Five-Minute Tours: Thomas Helmick at the Fort Worth Community Arts Center

by Glasstire March 27, 2020

Five-Minute Tours: Thomas Helmick at the Fort Worth Community Arts Center

Note: the following is part of Glasstire’s series of short videos, Five-Minute Tours, for which commercial galleries, museums, nonprofits and artist-run spaces across the state of Texas send us video walk-throughs of their current exhibitions. This will continue while the coronavirus situation hinders public access to exhibitions. Let’s get your show in front of an audience.

See other Five-Minute Tours here.

Thomas Helmick: Grand Canyon Revisited at the Fort Worth Community Arts Center. Dates: February 29 – March 28, 2020.

From the artist: “My first visit to the Grand Canyon was in late winter 1978, and I was 26, wide-eyed and adventurous. The South Rim Grand Canyon Village consisted of just one hotel, one gift shop, one RV/camping area, and the park ranger’s office. I spent three days in the canyon, and it indeed lives up to its name, the majesty and grandeur is beyond description. Of course, this was before the ubiquitous cell phone, and I was without a camera, but I was never without my sketchbook. At every turn, at every switchback, I had to stop. I had to capture as best I could all that was before me. I started my first Grand Canyon Series some years later; those sketches were subjects to countless paintings and pastels. I went through those same sketches several times, and as the memory of the canyon faded, I felt the series exhausted.

In 2016, I revisited the canyon. I must say I was dismayed at the vast over-development of the Grand Canyon Village and the mass of tourists. But the majesty and grandeur stands undiminished. I felt compelled to start my Grand Canyon Series II.

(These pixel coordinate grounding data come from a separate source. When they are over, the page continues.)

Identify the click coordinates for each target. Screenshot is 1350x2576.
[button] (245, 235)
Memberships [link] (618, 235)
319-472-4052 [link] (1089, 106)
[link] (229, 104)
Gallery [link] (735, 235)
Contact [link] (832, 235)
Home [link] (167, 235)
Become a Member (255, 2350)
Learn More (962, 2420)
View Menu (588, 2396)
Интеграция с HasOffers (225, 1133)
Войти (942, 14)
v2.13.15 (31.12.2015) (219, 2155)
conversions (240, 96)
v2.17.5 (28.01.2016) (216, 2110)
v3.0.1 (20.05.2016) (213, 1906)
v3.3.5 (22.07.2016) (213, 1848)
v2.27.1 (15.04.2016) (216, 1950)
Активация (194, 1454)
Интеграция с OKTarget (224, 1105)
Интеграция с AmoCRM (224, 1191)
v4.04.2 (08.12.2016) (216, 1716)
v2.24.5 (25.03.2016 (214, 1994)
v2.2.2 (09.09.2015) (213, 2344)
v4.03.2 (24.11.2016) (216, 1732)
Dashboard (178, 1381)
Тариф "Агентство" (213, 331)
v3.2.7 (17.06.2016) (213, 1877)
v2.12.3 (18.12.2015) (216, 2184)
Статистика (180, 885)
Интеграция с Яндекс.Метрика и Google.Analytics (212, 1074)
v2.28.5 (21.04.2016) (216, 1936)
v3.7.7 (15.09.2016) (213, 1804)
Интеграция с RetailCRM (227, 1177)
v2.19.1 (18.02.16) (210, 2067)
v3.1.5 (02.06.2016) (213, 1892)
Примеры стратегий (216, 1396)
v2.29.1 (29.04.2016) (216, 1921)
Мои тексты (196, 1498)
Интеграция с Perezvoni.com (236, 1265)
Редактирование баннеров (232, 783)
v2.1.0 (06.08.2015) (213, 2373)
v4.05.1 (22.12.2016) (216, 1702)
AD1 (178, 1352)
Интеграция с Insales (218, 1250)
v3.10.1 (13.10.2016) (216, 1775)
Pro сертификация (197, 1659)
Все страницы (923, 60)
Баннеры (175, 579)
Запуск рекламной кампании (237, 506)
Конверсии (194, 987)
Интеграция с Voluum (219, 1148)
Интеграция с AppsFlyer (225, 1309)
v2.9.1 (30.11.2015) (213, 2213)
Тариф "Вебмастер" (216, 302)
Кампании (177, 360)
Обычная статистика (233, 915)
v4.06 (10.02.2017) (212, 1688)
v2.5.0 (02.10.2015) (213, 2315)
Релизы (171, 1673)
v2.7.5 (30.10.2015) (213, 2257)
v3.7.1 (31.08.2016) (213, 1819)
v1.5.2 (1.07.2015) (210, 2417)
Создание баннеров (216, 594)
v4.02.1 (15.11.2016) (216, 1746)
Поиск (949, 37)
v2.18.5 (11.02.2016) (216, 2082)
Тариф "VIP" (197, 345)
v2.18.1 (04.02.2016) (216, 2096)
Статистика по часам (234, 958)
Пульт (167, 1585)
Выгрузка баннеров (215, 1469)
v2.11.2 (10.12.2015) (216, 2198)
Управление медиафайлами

The work shown here is part of my continued study of the landscape. I start with the representational drawing, as described above, which becomes the elemental composition for a painting or a pastel. Then, using color and line, I work to eliminate the representational to freely express the essential nature of that landscape. In my early work, I pushed the elimination of the representational to the point of no recognizable references. Now, in the more recent work, I find I’m not pushing quite so far and leaving more to recognize. This push is finding that edge between representational figurative work and pure abstraction

In this exhibition, there are pieces from both series, and they are part of my attempts to capture that majesty and grandeur that is the Grand Canyon.”